With the help of a skilled therapist, I’ve worked with prolonged exposure therapy. The method is simple, though excruciating: you recount the trauma in detail, record it, then listen to it every day until it loosens its grip. I first used this process to revisit one of the most devastating sexual assaults of my youth. It took six months of painful repetition. But over time, the sharpness dulled. The memory remained, but it no longer dominated my inner life.

Now I’m doing the same with the memory of the rabbits. Each day, I return to that backyard, to my seven-year-old self, to the screams I could not silence. It is still difficult, sometimes overwhelming. But it is changing.

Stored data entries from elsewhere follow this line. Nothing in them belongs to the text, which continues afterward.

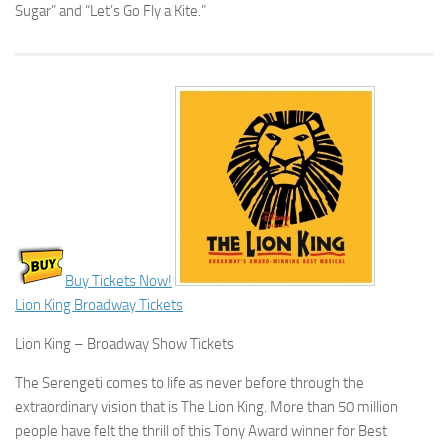
Sugar” and “Let’s Go Fly a Kite.”
Buy Tickets Now!
Lion King Broadway Tickets
Lion King – Broadway Show Tickets
The Serengeti comes to life as never before through the
extraordinary vision that is The Lion King. More than 50 million
people have felt the thrill of this Tony Award winner for Best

The screams are becoming teachers. They remind me of what must never be forgotten:

  • That children are exquisitely vulnerable, and what we do to them reverberates across lifetimes.
  • That the innocent—whether children or creatures entrusted to our care—deserve protection, not betrayal.
  • That every act of cruelty leaves a sticky, clingy residue, and so every chance to prevent trauma is sacred.

The rabbits still scream. But I no longer hear only torment. Their cries are also a call—to bear witness, to protect, to choose tenderness in a world that too often mistakes cruelty for strength.

I can still hear the rabbits scream. But I am learning how to answer them.